Eu comecei efetivamente a ouvir rádio por conta própria tardiamente, em 1985, quando já contava com dez anos de idade. Antes disso, só ouvia o que minha mãe ouvia: Rádio Globo AM 1220 de manhã até a tarde: Paulo Giovanni, Francisco Barbosa, Roberto Figueiredo, Luiz de França, Edmo Zarife ("Sai da frente! Futebol é com a gente!") e, evidentemente, o Mestre Haroldo de Andrade.

As rádios que mais gostava de ouvir eram as FMs pops da época, notadamente Cidade FM 102,9 e Transamérica FM 101,3, cujo vitrolão "adulto" pré-1985 não cheguei a conhecer. Mas, correndo o dial, costumava curtir algumas músicas preferidas em outras rádios, até mesmo na 98 FM 98,1. Pudera! Foi a época gloriosa do rock brasileiro, quando tudo quanto é FM tocava rock o dia inteiro, embora a única dedicada exclusivamente ao gênero só tenha descoberto em 1991, muito devido ao seu péssimo sinal: a Fluminense FM 94,9. Até que eu tivesse meu próprio aparelho em 1989, só sintonizava essas rádios pop, a Rádio Globo, a 98, a Nacional FM 100,5 e a Jornal do Brasil AM 940. Foi apenas com meu primeiro rádio que me interessei a ouvir atentamente todas as emissoras que descobria, não apenas para ouvir música e informação.

Mas eu quero dedicar este texto às minhas duas rádios preferidas nos anos 80: a Cidade e a Transamérica, e também à RPC FM 100,5, única que desafiou as outras duas, fazendo a grande trinca do FM carioca nos anos 80.

A Rádio Cidade tal como ficou conhecida surgiu oficialmente no histórico dia 1º de maio de 1977, não só o Dia do Trabalhador (não o "Dia do Trabalho", como o regime militar queria fazer crer) como a data de aniversário do Mestre Haroldo. A outorga da Cidade FM carioca pertenceu inicialmente ao grupo niteroiense Fluminense, mas foi vendida ao Sistema JB ainda nos anos 70. Em 1/5/1977, a Cidade entrou no ar, com uma inteligente programação pop, que fez história e foi imitada em todo o Brasil e até no exterior. Mas ninguém jamais se igualou à Cidade FM dos anos 70. A Cidade original foi criada por Carlos Townsend, Alberto Carlos de Carvalho e Clever Pereira. Carlos Lemos era o superintendente do sistema JB, e comandou a empreitada. Rapidamente, a Cidade passou para o primeiro lugar de audiência.

A Rádio Cidade acabou se tornando uma referência mundial (sem ufanismo carioca de minha parte) no radialismo pop. Pelo mundo afora, surgiram muitas rádios FM pop que copiaram o modelo da Cidade carioca. Entre elas, a famosa Jovem Pan FM 100,9 de São Paulo, no ar até hoje. Algumas dessas rádios chegaram a pegar o próprio nome Cidade, e algumas destas continuam no ar até hoje. Há ainda rádios de outros segmentos (notadamente popular) que adotaram o nome Cidade.

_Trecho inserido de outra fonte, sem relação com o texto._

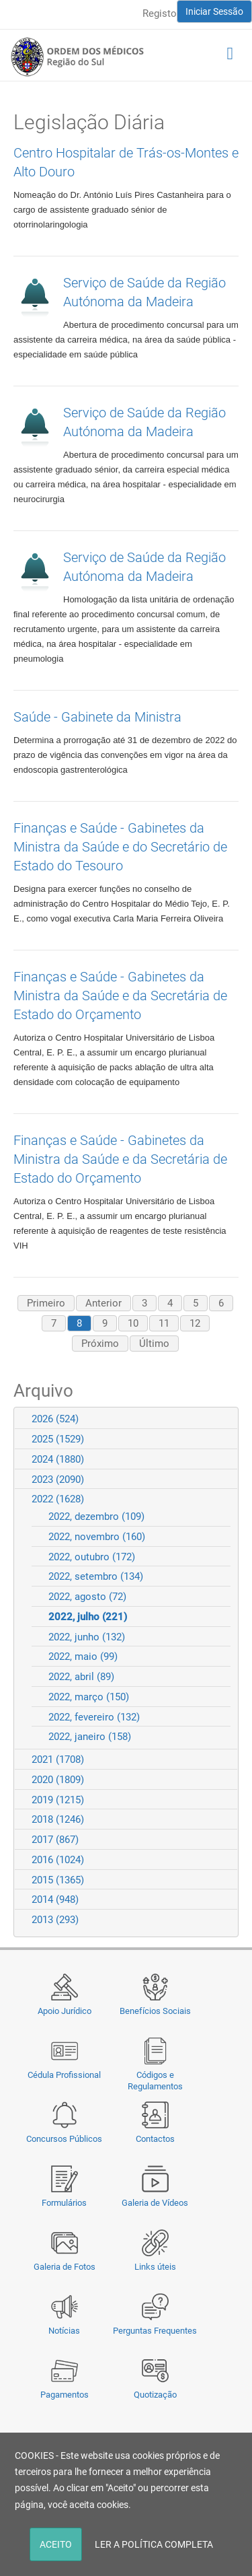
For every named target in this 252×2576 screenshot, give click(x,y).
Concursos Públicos (64, 2139)
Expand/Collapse (222, 1418)
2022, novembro (96, 1537)
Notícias (64, 2331)
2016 (58, 1860)
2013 (55, 1920)
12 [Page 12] (195, 1323)
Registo (159, 13)
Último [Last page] (154, 1343)
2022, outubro (91, 1557)
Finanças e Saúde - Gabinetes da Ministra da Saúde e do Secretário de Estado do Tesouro (120, 847)
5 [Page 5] (195, 1303)
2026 (55, 1419)
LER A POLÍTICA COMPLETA (154, 2544)
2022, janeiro (89, 1737)
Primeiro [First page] (46, 1303)
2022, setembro (95, 1576)
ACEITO (56, 2544)
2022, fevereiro (94, 1717)
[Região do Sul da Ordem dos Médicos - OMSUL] (77, 56)
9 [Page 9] (105, 1323)
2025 (58, 1439)
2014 (55, 1899)
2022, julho (87, 1617)
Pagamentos (64, 2395)
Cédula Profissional (64, 2075)
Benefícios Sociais (155, 2011)
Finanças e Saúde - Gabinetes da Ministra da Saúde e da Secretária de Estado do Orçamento (120, 995)
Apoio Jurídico (64, 2011)
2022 (58, 1499)
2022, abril (81, 1677)
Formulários (64, 2203)
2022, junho (86, 1637)
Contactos (155, 2139)
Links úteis (155, 2267)
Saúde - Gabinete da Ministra (97, 717)
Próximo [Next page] (100, 1343)
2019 (58, 1800)
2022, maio (83, 1656)
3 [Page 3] (144, 1303)
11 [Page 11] (164, 1323)
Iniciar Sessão (214, 11)
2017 (55, 1840)
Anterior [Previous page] (103, 1303)
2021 (58, 1759)
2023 (58, 1479)
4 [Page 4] (170, 1303)
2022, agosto (87, 1597)
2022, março (88, 1697)
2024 (58, 1459)
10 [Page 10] (133, 1323)
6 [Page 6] (221, 1303)
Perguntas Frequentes (155, 2331)
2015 (58, 1880)
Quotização (155, 2395)
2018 (58, 1819)
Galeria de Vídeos (155, 2203)
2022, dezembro (96, 1516)
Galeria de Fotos (64, 2267)
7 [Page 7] (53, 1323)
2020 (58, 1780)
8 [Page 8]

É verdade que a Cidade  se perdeu na virada dos anos 70 para 80. Para brigar com a 98 FM, emissora popular do Sistema Globo criada em 1978 e nova líder de audiência, a Cidade extinguiu a programação pop por algum tempo, indo brigar no segmento popular. A audiência fugiu rapidamente. Logo a Cidade retomaria o trajeto original, para fazer história também nos anos 80.

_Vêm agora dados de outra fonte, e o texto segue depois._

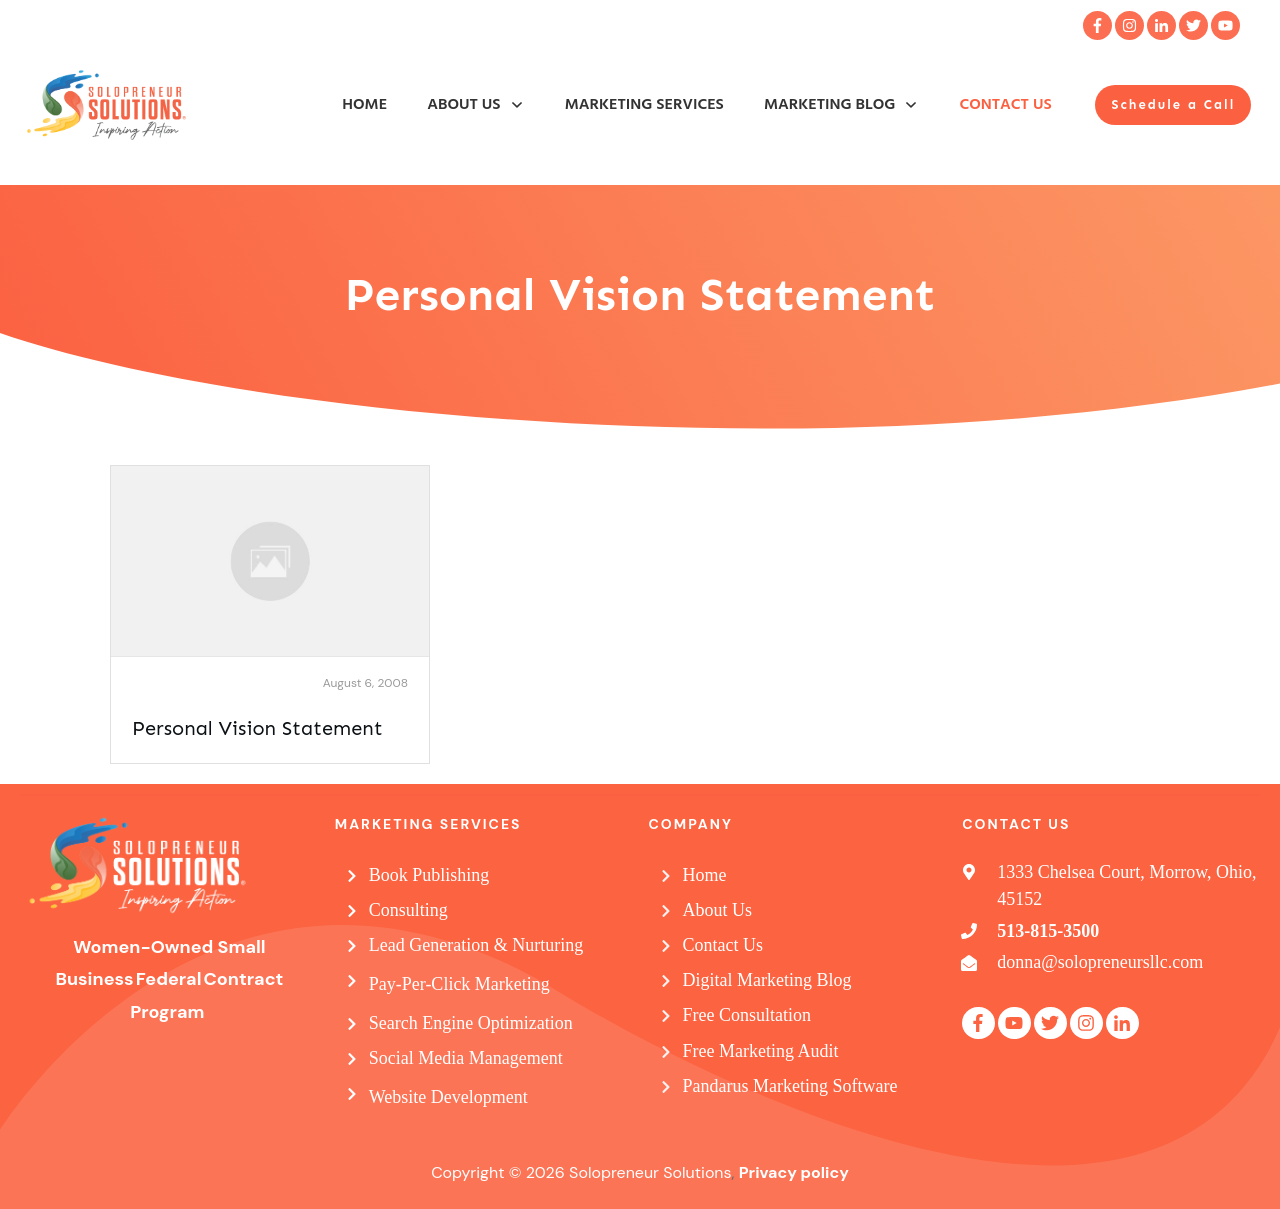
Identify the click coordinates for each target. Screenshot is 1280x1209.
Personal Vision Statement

Paralelamente ao sucesso da Cidade, outras rádios pop surgiram para imitar a Cidade, tentando disputar o mesmo público. Segundo Luiz Antonio Mello escreveu no livro A Onda Maldita, muitas delas eram sofríveis imitações da Cidade. O dial carioca ficou resumido às rádios estatais, às rádios "adultas", à Cidade e ao monte de clones da Rádio Cidade, que iam da Manchete FM 89,3 do grupo Bloch, à Antena 1 FM 103,7 (o melhor clone da Cidade, antes de enveredar pelos flash-backs). Rádios de outros segmentos também buscavam tomar ouvintes jovens e ouvintes adultos da Cidade, como a "adulta" Del Rey FM 95,7 (já que a Cidade fazia sucesso tocando também algumas coisas consideradas "músicas adultas") e a popular Master FM 104,5, primeira franquia de Armando Campos, ex-locutor da Nacional AM e que havia recebido a outorga de FM 104,5 diretamente do amigo e presidente João Figueiredo.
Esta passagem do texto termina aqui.